◆ **THE TASK**
Nothing outside the range below should be printed. Output exactly the lines from the line with "Task: Click on the OVERVIEW [button]" to the line with "Image resolution: width=356", both included.

◆ **GIVEN DATA**
______________________________

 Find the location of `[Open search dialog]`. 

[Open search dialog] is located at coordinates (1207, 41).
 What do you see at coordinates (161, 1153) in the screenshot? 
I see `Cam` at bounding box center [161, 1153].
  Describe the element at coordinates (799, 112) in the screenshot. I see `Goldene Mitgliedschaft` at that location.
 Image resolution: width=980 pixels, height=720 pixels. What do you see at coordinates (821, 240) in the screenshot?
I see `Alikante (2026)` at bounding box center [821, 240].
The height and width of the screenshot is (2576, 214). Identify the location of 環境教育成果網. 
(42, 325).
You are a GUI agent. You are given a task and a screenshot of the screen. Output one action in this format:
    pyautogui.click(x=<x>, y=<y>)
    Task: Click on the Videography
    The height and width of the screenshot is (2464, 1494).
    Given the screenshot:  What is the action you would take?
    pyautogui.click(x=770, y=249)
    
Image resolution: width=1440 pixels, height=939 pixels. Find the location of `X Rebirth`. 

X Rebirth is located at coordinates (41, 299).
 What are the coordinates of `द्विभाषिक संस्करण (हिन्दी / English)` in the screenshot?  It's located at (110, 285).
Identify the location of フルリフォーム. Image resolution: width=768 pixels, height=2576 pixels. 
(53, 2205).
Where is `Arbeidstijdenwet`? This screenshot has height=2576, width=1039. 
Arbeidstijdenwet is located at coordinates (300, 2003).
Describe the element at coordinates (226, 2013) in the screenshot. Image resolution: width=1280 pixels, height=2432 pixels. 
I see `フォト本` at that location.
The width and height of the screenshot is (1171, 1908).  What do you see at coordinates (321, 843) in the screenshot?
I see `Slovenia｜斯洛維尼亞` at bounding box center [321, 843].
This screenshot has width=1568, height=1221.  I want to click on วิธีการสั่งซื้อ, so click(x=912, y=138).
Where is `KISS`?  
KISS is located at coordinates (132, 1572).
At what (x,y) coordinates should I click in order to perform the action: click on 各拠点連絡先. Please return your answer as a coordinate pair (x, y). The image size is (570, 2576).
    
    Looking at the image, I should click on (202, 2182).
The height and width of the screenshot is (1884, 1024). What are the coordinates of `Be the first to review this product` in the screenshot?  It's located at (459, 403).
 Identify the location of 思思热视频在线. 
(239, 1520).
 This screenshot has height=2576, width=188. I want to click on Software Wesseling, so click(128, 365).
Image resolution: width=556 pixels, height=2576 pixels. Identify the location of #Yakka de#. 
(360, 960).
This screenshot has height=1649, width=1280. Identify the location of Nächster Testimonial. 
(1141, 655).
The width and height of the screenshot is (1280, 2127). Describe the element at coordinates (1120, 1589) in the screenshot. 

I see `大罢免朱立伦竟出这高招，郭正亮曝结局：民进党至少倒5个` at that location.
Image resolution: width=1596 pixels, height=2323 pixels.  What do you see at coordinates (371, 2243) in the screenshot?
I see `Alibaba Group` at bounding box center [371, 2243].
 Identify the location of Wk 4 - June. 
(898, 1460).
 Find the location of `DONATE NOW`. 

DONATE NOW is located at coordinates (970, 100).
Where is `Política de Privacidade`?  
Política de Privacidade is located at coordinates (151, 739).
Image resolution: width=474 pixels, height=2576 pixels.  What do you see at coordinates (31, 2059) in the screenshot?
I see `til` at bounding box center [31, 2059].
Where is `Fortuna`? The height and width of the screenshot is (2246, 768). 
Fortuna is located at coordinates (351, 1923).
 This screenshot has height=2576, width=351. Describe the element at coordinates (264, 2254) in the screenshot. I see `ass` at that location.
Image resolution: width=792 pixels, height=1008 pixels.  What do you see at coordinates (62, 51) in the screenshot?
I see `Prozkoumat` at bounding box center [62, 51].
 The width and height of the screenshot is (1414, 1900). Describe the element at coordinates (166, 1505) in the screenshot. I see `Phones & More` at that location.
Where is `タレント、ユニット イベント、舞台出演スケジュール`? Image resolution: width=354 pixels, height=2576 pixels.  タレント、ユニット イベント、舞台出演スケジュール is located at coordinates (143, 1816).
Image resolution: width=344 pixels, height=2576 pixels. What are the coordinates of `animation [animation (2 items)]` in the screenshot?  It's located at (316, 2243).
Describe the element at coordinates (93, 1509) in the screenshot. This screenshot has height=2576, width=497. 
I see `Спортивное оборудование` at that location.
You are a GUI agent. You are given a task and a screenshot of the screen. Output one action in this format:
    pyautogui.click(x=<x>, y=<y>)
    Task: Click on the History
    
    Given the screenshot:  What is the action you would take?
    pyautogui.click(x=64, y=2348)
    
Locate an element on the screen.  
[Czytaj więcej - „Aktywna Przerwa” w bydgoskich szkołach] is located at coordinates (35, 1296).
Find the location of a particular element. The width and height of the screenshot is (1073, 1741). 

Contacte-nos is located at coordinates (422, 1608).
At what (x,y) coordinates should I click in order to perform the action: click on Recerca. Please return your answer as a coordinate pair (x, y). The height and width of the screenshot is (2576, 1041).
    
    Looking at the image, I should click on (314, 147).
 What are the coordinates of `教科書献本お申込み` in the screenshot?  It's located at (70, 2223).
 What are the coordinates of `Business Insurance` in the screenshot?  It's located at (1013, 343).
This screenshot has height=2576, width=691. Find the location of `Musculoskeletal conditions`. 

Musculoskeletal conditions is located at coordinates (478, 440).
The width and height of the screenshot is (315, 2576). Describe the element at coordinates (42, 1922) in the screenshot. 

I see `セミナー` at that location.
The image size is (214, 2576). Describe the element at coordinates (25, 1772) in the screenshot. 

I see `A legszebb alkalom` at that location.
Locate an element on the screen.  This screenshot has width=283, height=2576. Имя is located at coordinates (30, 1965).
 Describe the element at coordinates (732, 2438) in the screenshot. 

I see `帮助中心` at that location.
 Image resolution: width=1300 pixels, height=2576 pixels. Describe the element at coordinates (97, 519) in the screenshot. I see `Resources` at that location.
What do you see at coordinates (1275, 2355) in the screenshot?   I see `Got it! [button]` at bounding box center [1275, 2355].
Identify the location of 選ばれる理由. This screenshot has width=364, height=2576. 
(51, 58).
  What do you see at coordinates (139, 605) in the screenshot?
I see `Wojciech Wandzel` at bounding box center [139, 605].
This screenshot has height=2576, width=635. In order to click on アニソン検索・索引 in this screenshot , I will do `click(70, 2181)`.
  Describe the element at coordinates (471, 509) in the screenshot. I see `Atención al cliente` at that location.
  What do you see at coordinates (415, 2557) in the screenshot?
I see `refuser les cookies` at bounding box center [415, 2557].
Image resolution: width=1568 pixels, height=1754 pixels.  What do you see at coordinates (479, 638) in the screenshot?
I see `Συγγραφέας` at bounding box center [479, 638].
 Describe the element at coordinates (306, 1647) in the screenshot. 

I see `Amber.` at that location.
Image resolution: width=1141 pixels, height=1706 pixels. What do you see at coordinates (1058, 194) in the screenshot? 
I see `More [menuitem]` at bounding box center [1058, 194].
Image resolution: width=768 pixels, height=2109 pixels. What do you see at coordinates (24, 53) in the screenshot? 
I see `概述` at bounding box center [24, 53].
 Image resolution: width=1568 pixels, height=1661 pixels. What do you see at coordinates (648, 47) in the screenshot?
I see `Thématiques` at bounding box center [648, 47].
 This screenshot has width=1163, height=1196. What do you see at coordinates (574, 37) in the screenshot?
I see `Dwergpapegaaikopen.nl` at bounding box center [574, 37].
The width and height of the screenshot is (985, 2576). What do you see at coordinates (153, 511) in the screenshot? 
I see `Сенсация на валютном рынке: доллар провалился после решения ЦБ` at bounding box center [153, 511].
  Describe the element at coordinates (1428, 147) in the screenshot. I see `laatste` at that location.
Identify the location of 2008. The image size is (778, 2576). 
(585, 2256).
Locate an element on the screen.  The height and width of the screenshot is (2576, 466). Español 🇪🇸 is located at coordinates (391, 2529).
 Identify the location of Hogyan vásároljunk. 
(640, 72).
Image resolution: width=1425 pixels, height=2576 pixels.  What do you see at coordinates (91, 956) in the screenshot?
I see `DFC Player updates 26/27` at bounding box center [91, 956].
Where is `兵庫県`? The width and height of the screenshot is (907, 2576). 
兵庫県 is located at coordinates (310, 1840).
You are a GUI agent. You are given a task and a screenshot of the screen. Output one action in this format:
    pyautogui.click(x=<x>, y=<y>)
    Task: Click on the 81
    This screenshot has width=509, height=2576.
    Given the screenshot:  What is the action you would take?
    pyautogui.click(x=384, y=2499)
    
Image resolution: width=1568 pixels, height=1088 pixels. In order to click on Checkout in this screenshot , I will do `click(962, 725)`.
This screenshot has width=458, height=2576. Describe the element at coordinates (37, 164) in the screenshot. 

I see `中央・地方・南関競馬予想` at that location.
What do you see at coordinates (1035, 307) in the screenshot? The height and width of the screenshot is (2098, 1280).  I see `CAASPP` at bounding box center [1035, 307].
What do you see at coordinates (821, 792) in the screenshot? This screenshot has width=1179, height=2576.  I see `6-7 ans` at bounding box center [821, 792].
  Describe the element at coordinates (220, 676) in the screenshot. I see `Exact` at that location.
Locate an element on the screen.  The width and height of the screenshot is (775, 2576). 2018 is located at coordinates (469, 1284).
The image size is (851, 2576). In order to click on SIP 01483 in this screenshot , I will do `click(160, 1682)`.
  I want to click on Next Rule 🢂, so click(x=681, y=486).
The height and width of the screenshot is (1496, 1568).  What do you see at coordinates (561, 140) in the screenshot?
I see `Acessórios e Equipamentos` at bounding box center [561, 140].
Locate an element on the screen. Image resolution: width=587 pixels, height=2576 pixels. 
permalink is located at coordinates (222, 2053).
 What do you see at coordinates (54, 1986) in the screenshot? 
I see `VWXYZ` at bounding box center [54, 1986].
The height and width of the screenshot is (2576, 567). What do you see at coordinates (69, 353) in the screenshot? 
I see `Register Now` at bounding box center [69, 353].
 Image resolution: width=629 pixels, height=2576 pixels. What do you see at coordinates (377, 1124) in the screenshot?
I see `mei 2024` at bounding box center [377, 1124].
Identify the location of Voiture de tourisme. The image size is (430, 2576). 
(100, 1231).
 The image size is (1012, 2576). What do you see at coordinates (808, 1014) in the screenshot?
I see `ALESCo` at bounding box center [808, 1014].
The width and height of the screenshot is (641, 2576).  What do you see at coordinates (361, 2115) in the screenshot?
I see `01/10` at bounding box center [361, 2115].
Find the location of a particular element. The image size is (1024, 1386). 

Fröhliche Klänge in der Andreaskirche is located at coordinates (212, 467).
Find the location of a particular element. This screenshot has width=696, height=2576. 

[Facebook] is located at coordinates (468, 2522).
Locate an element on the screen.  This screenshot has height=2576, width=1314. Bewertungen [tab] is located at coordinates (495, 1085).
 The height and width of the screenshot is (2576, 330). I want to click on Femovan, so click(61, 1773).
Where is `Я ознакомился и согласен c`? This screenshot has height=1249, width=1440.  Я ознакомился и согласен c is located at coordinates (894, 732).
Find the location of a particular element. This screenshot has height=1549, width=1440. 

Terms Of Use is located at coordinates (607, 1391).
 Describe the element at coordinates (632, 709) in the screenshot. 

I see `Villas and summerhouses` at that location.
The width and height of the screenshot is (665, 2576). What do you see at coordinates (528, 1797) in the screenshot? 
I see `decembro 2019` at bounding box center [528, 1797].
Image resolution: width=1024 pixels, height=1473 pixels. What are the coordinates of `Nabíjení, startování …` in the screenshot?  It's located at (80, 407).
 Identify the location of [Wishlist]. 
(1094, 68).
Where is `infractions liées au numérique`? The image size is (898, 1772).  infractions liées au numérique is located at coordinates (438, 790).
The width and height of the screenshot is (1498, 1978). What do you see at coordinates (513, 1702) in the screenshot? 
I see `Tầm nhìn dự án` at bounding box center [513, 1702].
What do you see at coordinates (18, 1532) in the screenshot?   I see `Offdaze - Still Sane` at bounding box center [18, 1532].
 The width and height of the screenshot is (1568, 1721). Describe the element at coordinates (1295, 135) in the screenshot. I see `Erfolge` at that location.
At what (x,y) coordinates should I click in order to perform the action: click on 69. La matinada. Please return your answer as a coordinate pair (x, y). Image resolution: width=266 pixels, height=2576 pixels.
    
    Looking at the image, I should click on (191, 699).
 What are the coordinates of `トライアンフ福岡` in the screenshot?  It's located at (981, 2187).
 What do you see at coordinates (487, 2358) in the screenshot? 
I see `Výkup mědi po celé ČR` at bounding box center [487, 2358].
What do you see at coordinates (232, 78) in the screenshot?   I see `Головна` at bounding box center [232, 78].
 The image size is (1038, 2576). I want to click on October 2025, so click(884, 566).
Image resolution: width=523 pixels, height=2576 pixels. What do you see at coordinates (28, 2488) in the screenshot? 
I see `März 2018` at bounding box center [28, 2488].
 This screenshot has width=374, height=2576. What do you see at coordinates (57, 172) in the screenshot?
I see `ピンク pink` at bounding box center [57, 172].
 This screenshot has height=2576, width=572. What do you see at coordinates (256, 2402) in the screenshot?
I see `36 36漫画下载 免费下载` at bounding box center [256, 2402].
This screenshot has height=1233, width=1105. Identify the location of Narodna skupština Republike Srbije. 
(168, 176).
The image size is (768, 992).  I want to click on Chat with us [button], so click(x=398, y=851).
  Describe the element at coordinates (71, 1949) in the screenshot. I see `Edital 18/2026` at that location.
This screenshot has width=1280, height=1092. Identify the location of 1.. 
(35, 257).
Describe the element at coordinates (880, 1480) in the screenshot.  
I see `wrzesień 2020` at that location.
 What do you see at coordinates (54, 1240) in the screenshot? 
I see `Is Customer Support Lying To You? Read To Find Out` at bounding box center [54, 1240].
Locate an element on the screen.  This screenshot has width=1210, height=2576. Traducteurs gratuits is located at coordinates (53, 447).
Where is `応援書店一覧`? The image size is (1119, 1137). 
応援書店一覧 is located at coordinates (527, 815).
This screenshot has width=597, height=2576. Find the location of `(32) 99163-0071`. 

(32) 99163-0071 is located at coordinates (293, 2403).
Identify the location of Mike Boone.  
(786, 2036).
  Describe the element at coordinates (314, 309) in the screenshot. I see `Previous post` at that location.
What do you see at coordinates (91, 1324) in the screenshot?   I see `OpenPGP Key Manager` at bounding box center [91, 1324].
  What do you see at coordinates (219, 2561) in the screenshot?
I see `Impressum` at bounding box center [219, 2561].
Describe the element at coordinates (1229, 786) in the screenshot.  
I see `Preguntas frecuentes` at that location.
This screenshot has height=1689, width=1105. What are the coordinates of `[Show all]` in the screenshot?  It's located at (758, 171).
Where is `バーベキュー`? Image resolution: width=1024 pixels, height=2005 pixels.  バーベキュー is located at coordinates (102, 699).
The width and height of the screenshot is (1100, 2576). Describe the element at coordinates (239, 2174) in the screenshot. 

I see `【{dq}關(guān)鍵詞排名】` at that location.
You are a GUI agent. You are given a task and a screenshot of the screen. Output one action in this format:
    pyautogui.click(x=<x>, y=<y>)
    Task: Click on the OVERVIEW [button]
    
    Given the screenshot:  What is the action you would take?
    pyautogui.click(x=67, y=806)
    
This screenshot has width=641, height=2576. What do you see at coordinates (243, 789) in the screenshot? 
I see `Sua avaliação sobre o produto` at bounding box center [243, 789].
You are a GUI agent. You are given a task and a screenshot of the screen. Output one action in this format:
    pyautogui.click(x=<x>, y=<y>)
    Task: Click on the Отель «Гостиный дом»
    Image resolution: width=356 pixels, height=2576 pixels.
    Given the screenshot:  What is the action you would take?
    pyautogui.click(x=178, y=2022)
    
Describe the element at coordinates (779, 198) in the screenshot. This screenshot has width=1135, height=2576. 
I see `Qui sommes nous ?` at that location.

______________________________

◆ **TASK SOLUTION**
    Task: Click on the OVERVIEW [button]
    
    Given the screenshot:  What is the action you would take?
    pyautogui.click(x=67, y=806)
    
This screenshot has width=641, height=2576. What do you see at coordinates (243, 789) in the screenshot? 
I see `Sua avaliação sobre o produto` at bounding box center [243, 789].
You are a GUI agent. You are given a task and a screenshot of the screen. Output one action in this format:
    pyautogui.click(x=<x>, y=<y>)
    Task: Click on the Отель «Гостиный дом»
    Image resolution: width=356 pixels, height=2576 pixels.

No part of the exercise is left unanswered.